COISAS DA BOLA

A pega do porquinho ensebado

COISAS DA BOLA são fatos vividos por mim, histórias contadas por amigos e outras frutos da minha imaginação. Qualquer semelhança será puro acaso.

Consultando as efemérides do mês de maio, escritas na minha agenda, até porque, pela longa vivência, às vezes a minha mente me dá uma rasteira, viajei no tempo como se fosse um supersônico e lembrei de um amigo que hoje inumado em um sepulcro deixou muitas saudades. Mas, também lembrei do aniversário de fundação da agremiação de futebol mais velha de nossas cidades, o União E.C., em cuja festividade foi armado o maior rebuliço, mexendo em algumas estruturas da nossa “sociedade”.
Naquele 23 de maio de certo ano da década de 1950, entre as muitas atividades comemorativas ao aniversário de fundação do União E.C., a “pega do porquinho ensebado” foi a que maior sucesso teve, inclusive vários piás classificados, tiveram que ir para disputa final no domingo da semana subsequente.
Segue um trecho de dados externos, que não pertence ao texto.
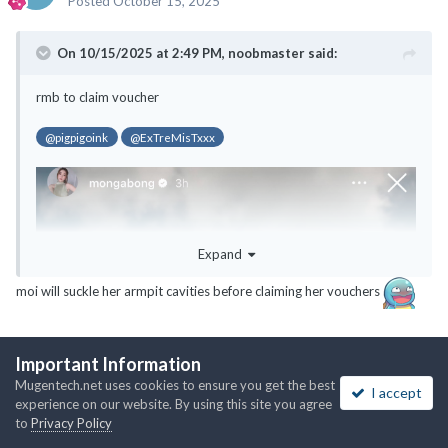
Posted
October 15, 2025
On 10/15/2025 at 2:49 PM,
noobmaster
said:
rmb to claim voucher
@pigpigoink
@ExTreMisTxxx
Expand
moi will suckle her armpit cavities before claiming her vouchers
Important Information
1
Mugentech.net uses cookies to ensure you get the best
I accept
experience on our website. By using this site you agree
to
Privacy Policy
ExTreMisTxxx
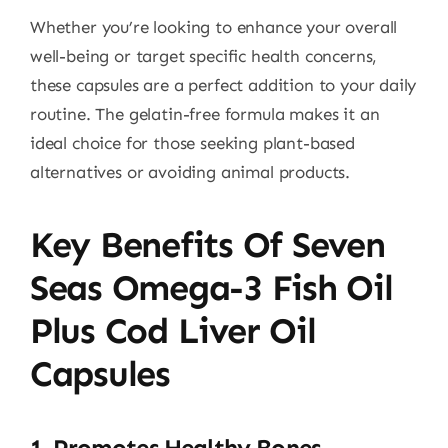
Whether you’re looking to enhance your overall
well-being or target specific health concerns,
these capsules are a perfect addition to your daily
routine. The gelatin-free formula makes it an
ideal choice for those seeking plant-based
alternatives or avoiding animal products.
Key Benefits Of Seven
Seas Omega-3 Fish Oil
Plus Cod Liver Oil
Capsules
1.
Promotes Healthy Bones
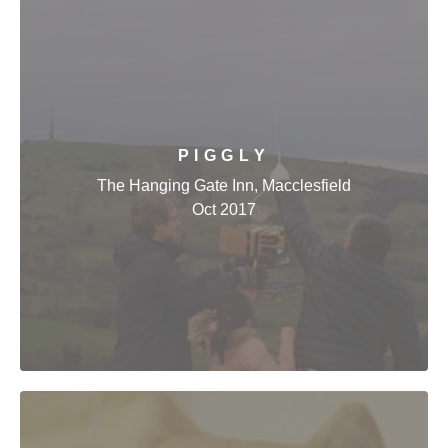
PIGGLY
The Hanging Gate Inn, Macclesfield
Oct 2017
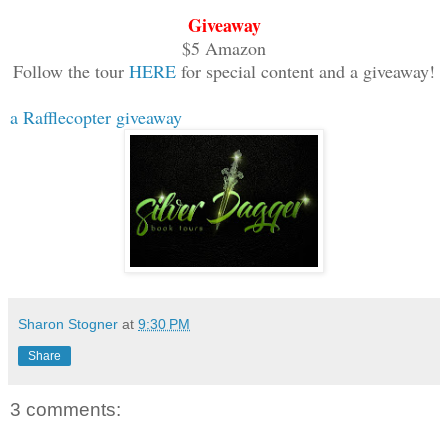
listened to Rubani. He openly looked Ru
Giveaway
on his lips. It was true that Muruso st
$5 Amazon
with a strong and powerful build, but a
Follow the tour
HERE
for special content and a giveaway!
be a match for the god of war. The look
a Rafflecopter giveaway
Muruso’s eye told Rubani that he would 
Sharon Stogner
at
9:30 PM
Share
3 comments:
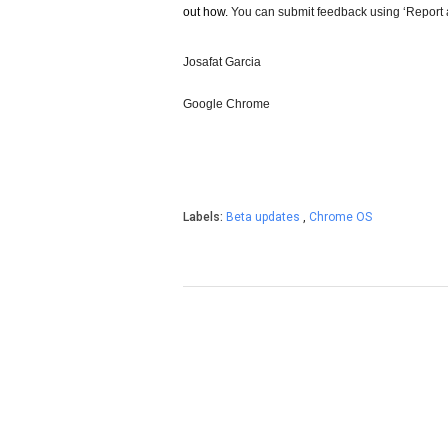
out how.
 You can submit feedback using ‘Report
Josafat Garcia
Google Chrome
Labels:
Beta updates
,
Chrome OS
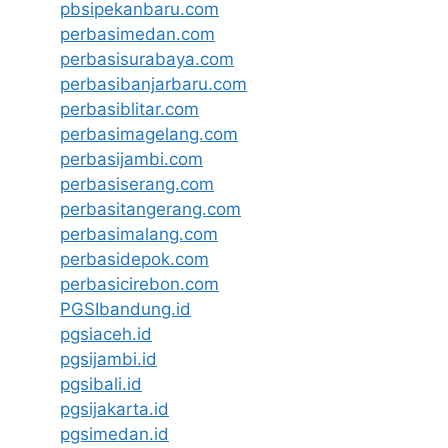
pbsipekanbaru.com
perbasimedan.com
perbasisurabaya.com
perbasibanjarbaru.com
perbasiblitar.com
perbasimagelang.com
perbasijambi.com
perbasiserang.com
perbasitangerang.com
perbasimalang.com
perbasidepok.com
perbasicirebon.com
PGSIbandung.id
pgsiaceh.id
pgsijambi.id
pgsibali.id
pgsijakarta.id
pgsimedan.id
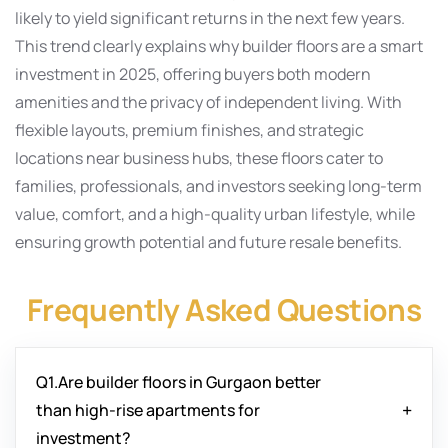
likely to yield significant returns in the next few years.
This trend clearly explains why builder floors are a smart
investment in 2025, offering buyers both modern
amenities and the privacy of independent living. With
flexible layouts, premium finishes, and strategic
locations near business hubs, these floors cater to
families, professionals, and investors seeking long-term
value, comfort, and a high-quality urban lifestyle, while
ensuring growth potential and future resale benefits.
Frequently Asked Questions
Q1.Are builder floors in Gurgaon better
than high-rise apartments for
investment?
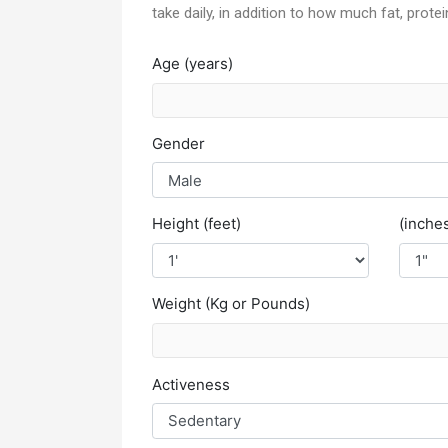
take daily, in addition to how much fat, prote
Age (years)
Gender
Height (feet)
(inche
Weight (Kg or Pounds)
Activeness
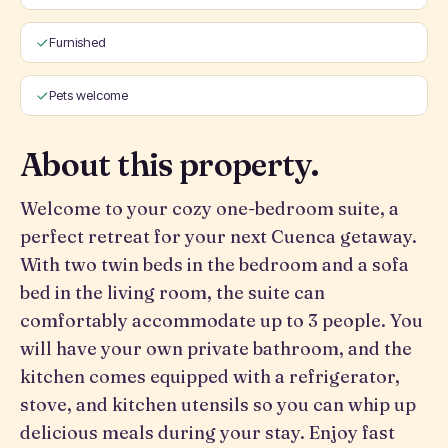
Furnished
Pets welcome
About this property.
Welcome to your cozy one-bedroom suite, a
perfect retreat for your next Cuenca getaway.
With two twin beds in the bedroom and a sofa
bed in the living room, the suite can
comfortably accommodate up to 3 people. You
will have your own private bathroom, and the
kitchen comes equipped with a refrigerator,
stove, and kitchen utensils so you can whip up
delicious meals during your stay. Enjoy fast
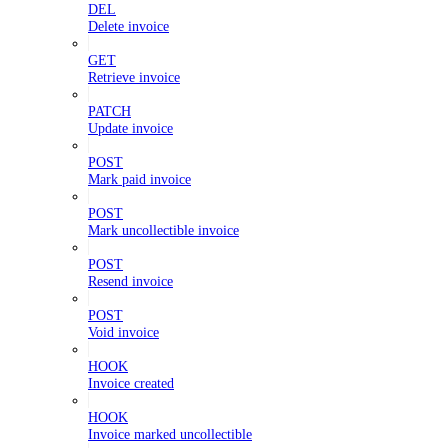
DEL
Delete invoice
GET
Retrieve invoice
PATCH
Update invoice
POST
Mark paid invoice
POST
Mark uncollectible invoice
POST
Resend invoice
POST
Void invoice
HOOK
Invoice created
HOOK
Invoice marked uncollectible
Jovens com idade menor de 14 anos poderiam se inscrever para ir em busca da premiação de Cr$ 50,00 ofertado pelo presidente do Clube. Com a inscrição paga no valor de Cr$ 1,00 por piá, surpreendeu o número de meninos, mais de 50 jovens, já no sábado se inscreveram para ir em busca da “mufunfa”, prêmio considerado alto para aquele tipo de competição.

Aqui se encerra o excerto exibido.